● WHAT THIS TASK INVOLVES: In the material below, the lines from the one containing "nach ElektroG und BattVO-BattDG" through the one containing "Anleitungen & Downloads" are to be given again exactly, ends included, and no others.

● RAW DATA:

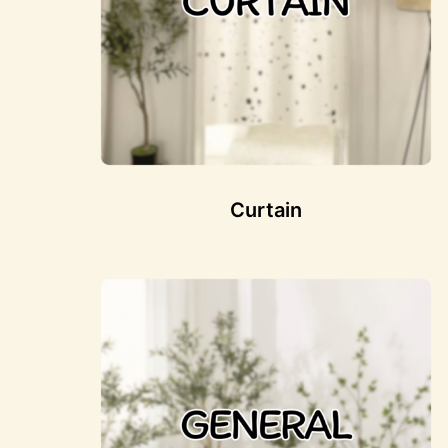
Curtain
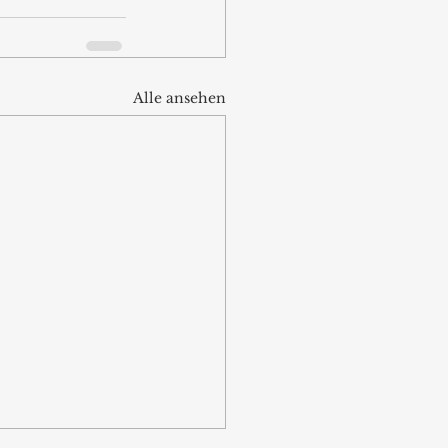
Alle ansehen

...

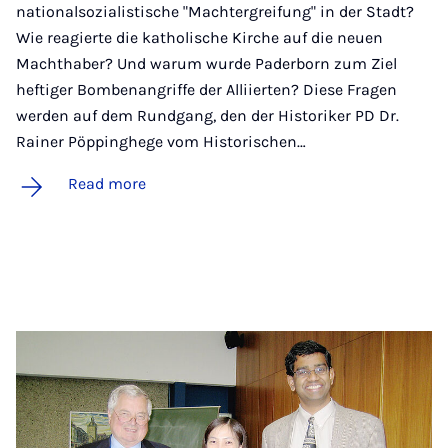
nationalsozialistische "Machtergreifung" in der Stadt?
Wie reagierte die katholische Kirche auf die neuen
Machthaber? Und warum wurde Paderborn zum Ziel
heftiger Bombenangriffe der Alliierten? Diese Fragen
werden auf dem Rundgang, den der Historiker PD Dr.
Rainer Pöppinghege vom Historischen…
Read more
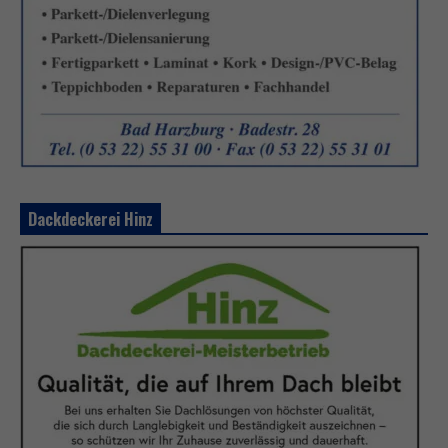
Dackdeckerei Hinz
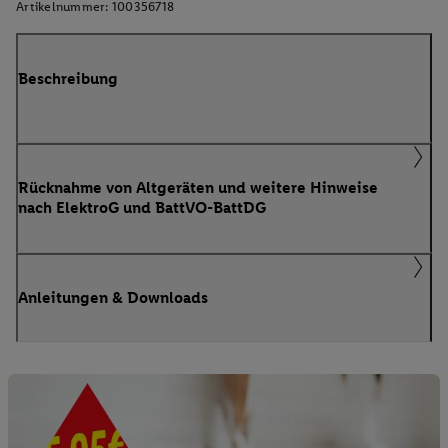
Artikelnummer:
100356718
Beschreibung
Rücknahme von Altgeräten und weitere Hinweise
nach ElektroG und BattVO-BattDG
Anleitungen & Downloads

● WRITTEN ANSWER:
nach ElektroG und BattVO-BattDG
Anleitungen & Downloads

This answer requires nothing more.